SUPPLIED DATA Start Marker

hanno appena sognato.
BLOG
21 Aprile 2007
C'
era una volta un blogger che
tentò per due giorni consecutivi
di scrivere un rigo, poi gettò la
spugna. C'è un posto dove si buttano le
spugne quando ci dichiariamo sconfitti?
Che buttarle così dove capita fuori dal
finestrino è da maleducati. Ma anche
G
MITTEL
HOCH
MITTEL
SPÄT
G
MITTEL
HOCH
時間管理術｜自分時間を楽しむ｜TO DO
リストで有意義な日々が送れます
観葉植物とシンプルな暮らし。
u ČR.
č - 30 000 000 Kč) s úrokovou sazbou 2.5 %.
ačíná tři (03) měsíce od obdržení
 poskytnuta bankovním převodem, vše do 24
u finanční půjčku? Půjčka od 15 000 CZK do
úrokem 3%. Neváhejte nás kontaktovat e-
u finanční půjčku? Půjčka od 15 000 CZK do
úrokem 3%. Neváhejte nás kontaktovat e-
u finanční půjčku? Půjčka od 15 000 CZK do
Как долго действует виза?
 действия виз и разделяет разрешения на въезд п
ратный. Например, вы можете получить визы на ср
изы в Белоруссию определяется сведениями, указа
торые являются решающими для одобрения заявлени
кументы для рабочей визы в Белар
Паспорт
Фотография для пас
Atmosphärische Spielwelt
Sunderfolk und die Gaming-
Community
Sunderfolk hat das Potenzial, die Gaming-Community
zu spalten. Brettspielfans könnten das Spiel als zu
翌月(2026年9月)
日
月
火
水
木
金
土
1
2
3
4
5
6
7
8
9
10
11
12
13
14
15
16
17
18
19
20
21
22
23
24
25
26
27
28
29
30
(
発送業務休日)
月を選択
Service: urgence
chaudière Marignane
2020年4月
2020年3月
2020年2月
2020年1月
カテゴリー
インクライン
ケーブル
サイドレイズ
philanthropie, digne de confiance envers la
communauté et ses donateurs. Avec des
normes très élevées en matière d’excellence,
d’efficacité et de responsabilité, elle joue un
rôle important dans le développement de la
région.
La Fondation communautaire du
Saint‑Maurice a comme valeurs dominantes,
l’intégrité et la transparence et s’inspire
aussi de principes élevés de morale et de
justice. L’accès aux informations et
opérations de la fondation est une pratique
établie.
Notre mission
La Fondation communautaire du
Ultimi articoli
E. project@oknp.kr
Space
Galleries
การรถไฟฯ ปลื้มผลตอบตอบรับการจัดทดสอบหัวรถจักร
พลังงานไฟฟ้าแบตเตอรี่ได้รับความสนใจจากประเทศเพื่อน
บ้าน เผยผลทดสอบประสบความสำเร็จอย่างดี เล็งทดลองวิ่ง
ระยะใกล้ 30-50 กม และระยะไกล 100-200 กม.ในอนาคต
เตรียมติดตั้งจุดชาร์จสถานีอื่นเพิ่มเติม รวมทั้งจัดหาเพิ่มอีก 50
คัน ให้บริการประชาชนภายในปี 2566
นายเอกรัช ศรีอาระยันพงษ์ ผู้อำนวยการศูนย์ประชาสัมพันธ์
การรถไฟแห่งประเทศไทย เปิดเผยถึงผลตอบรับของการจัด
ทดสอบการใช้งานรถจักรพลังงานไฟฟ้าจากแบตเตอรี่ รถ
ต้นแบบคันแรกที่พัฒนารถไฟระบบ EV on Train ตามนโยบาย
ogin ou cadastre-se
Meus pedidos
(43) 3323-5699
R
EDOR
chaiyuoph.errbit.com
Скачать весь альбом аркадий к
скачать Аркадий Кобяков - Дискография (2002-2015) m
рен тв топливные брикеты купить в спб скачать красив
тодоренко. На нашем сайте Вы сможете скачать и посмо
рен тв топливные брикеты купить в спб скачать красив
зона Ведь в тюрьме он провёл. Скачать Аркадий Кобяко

SUPPLIED DATA End Marker

TASK REQUIREMENTS: The lines of the data, from the first through the one containing "พลังงานไฟฟ้าแบ", are to be transcribed exactly.

WRITTEN RESPONSE:
hanno appena sognato.
BLOG
21 Aprile 2007
C'
era una volta un blogger che
tentò per due giorni consecutivi
di scrivere un rigo, poi gettò la
spugna. C'è un posto dove si buttano le
spugne quando ci dichiariamo sconfitti?
Che buttarle così dove capita fuori dal
finestrino è da maleducati. Ma anche
G
MITTEL
HOCH
MITTEL
SPÄT
G
MITTEL
HOCH
時間管理術｜自分時間を楽しむ｜TO DO
リストで有意義な日々が送れます
観葉植物とシンプルな暮らし。
u ČR.
č - 30 000 000 Kč) s úrokovou sazbou 2.5 %.
ačíná tři (03) měsíce od obdržení
 poskytnuta bankovním převodem, vše do 24
u finanční půjčku? Půjčka od 15 000 CZK do
úrokem 3%. Neváhejte nás kontaktovat e-
u finanční půjčku? Půjčka od 15 000 CZK do
úrokem 3%. Neváhejte nás kontaktovat e-
u finanční půjčku? Půjčka od 15 000 CZK do
Как долго действует виза?
 действия виз и разделяет разрешения на въезд п
ратный. Например, вы можете получить визы на ср
изы в Белоруссию определяется сведениями, указа
торые являются решающими для одобрения заявлени
кументы для рабочей визы в Белар
Паспорт
Фотография для пас
Atmosphärische Spielwelt
Sunderfolk und die Gaming-
Community
Sunderfolk hat das Potenzial, die Gaming-Community
zu spalten. Brettspielfans könnten das Spiel als zu
翌月(2026年9月)
日
月
火
水
木
金
土
1
2
3
4
5
6
7
8
9
10
11
12
13
14
15
16
17
18
19
20
21
22
23
24
25
26
27
28
29
30
(
発送業務休日)
月を選択
Service: urgence
chaudière Marignane
2020年4月
2020年3月
2020年2月
2020年1月
カテゴリー
インクライン
ケーブル
サイドレイズ
philanthropie, digne de confiance envers la
communauté et ses donateurs. Avec des
normes très élevées en matière d’excellence,
d’efficacité et de responsabilité, elle joue un
rôle important dans le développement de la
région.
La Fondation communautaire du
Saint‑Maurice a comme valeurs dominantes,
l’intégrité et la transparence et s’inspire
aussi de principes élevés de morale et de
justice. L’accès aux informations et
opérations de la fondation est une pratique
établie.
Notre mission
La Fondation communautaire du
Ultimi articoli
E. project@oknp.kr
Space
Galleries
การรถไฟฯ ปลื้มผลตอบตอบรับการจัดทดสอบหัวรถจักร
พลังงานไฟฟ้าแบตเตอรี่ได้รับความสนใจจากประเทศเพื่อน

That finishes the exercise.